Спроси у зеркала - Татьяна Туринская 2 стр.


Да, хоть с этим повезло: Валерик рос здоровым благополучным мальчишкой. Пока благополучным. До тех пор, пока не осознал всей своей некрасивости. Вот тут-то Изольда и порадовалась, что родила не девочку: хорошее бы будущее ее ожидало с такой-то внешностью! Валерик поровну взял 'достоинств' от обоих родителей: мамину болезненно-белую рыхлую кожу, вздернутый нос и толстые губы, папины слишком крутые надбровные дуги и хилую 'конструкцию', волосы светло-рыжего оттенка, очень тоненькие и редкие, тоже, наверное, достались малышу в наследство от папы. Конечно, для родителей свое дитя - самое родное, самое красивое и гениальное, однако Дидковские, несмотря на всю любовь к малышу, прекрасно понимали: красивым их сына можно назвать лишь с натяжкой. С очень большой натяжкой. Поэтому и решили остановиться на одном ребенке. Как ни хотелось обоим девочку, но мук адовых собственному дитяти пожелать не могли. А потому девочка, здоровенькая и красивенькая, осталась лишь в мечтах у обоих.

И тут вдруг судьба подбросила им подарок в виде соседской девочки Ларисы. И пусть она не их родная дочка, пусть лишь приходящая, и даже совсем не дочь, а просто соседский ребенок, но ведь этот ребенок только ночует в родном доме, а все остальное время-то проводит не где-нибудь, а именно в доме Дидковских! И с Валериком Ларочка сдружилась, как с родным братишкой! А какая она красавица! Как раз такая, о какой мечтали Дидковские: не рыжая, не белая мышь, каких они, насмотревшись на собственные отражения в зеркалах, откровенно ненавидели, а смугленькая, темненькая, с огромными темно-карими глазищами, потрясающе длинными ресничками-опахалами и просто ошеломляющим послушанием. Изольда с Владимиром Александровичем буквально нарадоваться не могли на девочку: невероятно покладистый ребенок никогда не доставлял им ни малейших хлопот, безропотно подчиняясь существующим в доме правилам: всегда аккуратненько ставила туфельки в прихожей, поиграв игрушками, непременно расставляла их по местам, никогда не хныкала и не капризничала, кушала с нескрываемым аппетитом то, что подавали, ни в коем случае не кривясь: 'Я такого не ем'. Даже противную пенку в молоке глотала почти с улыбкой на лице, боясь огорчить тетю Зольду.

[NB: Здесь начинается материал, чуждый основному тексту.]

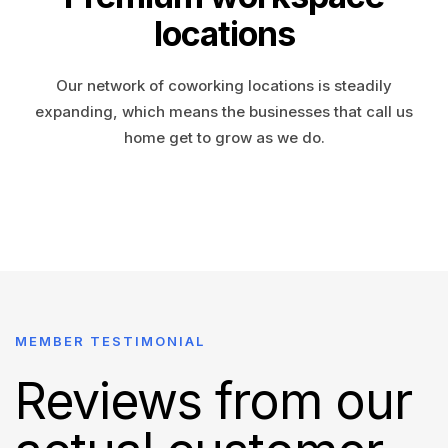
locations
Our network of coworking locations is steadily
expanding, which means the businesses that call us
home get to grow as we do.
MEMBER TESTIMONIAL
Reviews from our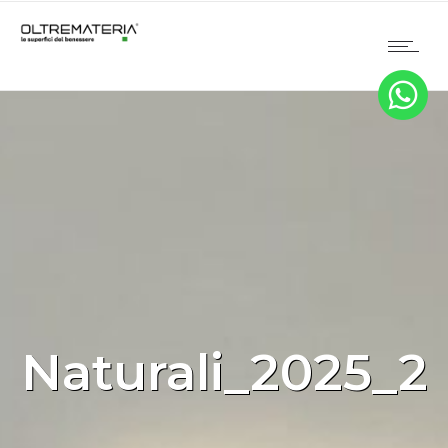
Naturali_2025_2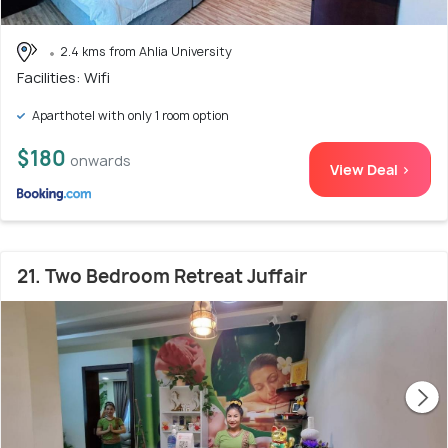
2.4 kms from Ahlia University
Facilities: Wifi
Aparthotel with only 1 room option
$180
onwards
View Deal >
21. Two Bedroom Retreat Juffair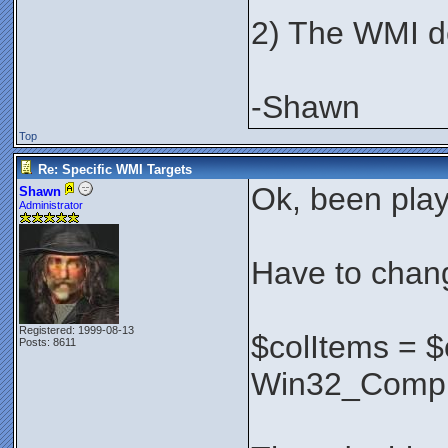
2) The WMI des
-Shawn
Top
Re: Specific WMI Targets
Ok, been play
Shawn
Administrator
Have to chang
Registered: 1999-08-13
$colItems = 
Posts: 8611
Win32_Compu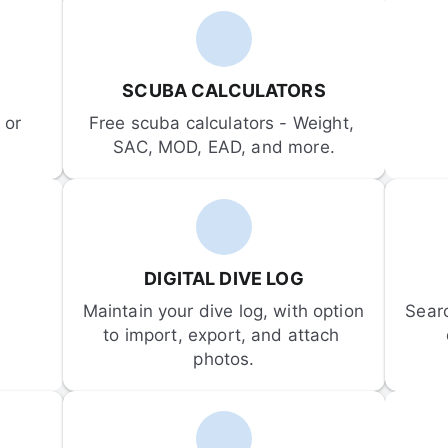
SCUBA CALCULATORS
or 
Free scuba calculators - Weight, 
SAC, MOD, EAD, and more.
DIGITAL DIVE LOG
Maintain your dive log, with option 
Sear
to import, export, and attach 
photos.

И уже очень скоро Дидковские смотрели на Ларочку не как на соседскую девочку, а как на свою родную дочь.

Глава 2

Шли годы, дети подрастали. Конечно, львиную долю времени маленькая Ларочка проводила в обществе Валерки и Генки Горожанинова. Однако не забывала и о том, что она девочка, а стало быть, ей просто необходимы подружки. Девочек в этом доме тоже хватало: как-то так получилось, что кооперативные квартиры приобретали, в основном, не пенсионеры, и не слишком молодые люди, а как раз самый золотой возраст - лет так чуть-чуть за тридцать, под сорок. И детей в новом доме оказалось много, и, так сказать, разных. В смысле, разных возрастов: кто, как, например, Лутовинины, к моменту переезда имели лишь одного ребенка, да и того почти младенческого возраста, у кого-то дети были постарше, как Валерка с Генкой, а у кого и вовсе было по двое-трое. В общем, так или иначе, а в подружках Лариса недостатка не испытывала.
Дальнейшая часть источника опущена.